In light of the many current global threats to human rights, including violent extremism, climate change, and deepening racial and economic disparities, the theme of this year’s event—Peace, Security and the Future of Conflict—has been on the minds of many at HU this year. Gbowee, who received the Nobel Peace Prize in 2011 for the nonviolence movement she founded to end Liberia’s Civil War, was a worthy selection for this year’s Human Rights Global Treasure Award due to her work improving conditions for women and girls in peace-buildling through education and economic inclusion, as well as for her work elevating solutions developed by the people closest to and most affected by a particular conflict.

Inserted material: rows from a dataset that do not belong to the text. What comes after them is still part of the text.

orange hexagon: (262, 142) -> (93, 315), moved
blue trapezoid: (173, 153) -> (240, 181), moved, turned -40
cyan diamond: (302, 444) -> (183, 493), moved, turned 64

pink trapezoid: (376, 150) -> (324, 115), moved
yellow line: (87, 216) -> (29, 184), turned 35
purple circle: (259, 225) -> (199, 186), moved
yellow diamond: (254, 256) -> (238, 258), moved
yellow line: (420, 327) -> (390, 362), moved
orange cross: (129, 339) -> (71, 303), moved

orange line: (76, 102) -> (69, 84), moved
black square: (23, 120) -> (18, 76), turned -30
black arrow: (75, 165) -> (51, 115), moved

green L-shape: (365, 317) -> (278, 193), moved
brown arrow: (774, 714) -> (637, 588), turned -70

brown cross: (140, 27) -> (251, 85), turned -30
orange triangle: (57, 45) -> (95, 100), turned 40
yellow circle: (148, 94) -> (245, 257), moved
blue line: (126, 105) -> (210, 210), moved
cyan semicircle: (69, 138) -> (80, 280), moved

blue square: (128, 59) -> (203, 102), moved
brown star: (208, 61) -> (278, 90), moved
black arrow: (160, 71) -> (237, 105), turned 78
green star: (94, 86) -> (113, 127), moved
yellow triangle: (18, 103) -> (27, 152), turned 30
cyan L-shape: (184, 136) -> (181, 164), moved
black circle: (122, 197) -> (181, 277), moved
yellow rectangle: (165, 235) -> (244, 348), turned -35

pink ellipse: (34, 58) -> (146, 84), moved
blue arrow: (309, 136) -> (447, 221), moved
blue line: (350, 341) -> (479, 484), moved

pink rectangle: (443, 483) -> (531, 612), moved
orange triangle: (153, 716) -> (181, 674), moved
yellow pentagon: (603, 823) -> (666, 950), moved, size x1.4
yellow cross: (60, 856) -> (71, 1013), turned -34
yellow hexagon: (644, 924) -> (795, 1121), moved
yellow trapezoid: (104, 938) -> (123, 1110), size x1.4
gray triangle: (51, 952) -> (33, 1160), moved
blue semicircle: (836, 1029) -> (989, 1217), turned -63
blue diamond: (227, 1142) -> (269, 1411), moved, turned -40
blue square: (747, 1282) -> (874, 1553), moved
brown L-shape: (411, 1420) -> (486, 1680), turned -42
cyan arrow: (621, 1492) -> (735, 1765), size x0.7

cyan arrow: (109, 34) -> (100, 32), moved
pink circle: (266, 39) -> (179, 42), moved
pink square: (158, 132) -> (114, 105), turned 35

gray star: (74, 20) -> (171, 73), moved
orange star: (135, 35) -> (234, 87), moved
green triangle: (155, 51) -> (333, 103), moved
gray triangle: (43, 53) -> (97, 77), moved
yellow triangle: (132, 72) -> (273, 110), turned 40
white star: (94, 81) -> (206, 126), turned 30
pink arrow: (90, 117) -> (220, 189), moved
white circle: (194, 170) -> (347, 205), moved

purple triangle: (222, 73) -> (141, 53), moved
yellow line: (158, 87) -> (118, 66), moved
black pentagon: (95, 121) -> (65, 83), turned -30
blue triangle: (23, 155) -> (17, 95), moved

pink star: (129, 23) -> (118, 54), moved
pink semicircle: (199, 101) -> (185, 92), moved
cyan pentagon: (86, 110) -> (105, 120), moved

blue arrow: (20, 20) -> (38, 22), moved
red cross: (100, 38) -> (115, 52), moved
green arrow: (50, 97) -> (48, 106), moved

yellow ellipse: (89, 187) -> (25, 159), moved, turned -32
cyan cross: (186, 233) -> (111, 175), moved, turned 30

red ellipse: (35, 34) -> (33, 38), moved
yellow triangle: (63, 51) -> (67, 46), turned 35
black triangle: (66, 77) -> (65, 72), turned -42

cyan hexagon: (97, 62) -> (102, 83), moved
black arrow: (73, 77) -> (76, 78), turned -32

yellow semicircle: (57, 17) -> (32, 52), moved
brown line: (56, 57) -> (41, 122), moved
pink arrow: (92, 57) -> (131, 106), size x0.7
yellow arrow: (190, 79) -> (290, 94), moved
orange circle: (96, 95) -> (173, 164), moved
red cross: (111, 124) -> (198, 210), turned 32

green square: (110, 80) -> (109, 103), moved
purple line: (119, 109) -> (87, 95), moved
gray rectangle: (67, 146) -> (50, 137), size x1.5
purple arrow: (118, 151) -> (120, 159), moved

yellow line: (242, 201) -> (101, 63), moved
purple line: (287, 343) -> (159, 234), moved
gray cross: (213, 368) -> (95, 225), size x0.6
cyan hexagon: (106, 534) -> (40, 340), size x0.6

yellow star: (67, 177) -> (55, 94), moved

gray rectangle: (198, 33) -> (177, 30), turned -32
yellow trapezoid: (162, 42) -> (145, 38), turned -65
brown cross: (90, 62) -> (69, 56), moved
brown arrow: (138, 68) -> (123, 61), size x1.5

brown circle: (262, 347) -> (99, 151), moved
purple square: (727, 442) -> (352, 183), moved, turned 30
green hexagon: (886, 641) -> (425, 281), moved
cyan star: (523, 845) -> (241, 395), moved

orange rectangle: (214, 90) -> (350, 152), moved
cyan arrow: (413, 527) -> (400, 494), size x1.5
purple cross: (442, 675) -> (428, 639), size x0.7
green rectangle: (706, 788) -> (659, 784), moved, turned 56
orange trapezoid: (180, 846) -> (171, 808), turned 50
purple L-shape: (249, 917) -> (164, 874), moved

Gbowee’s approach is especially relevant given threats to women’s progress created by the Taliban takeover of Afghanistan and other conflicts around the world in 2021.   

We’d like to especially thank the event’s other speakers, philanthropist Abigail Disney; Sarah Holewinski, Washington director at Human Rights Watch; Amina J. Mohammed, deputy secretary general of the United Nations; and Adela Raz, Afghanistan’s ambassador to the United States, for all of your deeply thoughtful tributes to Gbowee

As we look toward 2022, it’s clear that a paradigm shift in peacebuilding is still needed, which John Paul Ledarach pointed out as part of the event’s panel discussion. In a year where systems we took for granted have been slow to restart after grinding to a halt during the COVID-19 pandemic, we must look much more carefully at the mechanisms we’ve created and whether they are ethical or getting in the way of the proposed changes that people, at the deepest level, really want to pursue.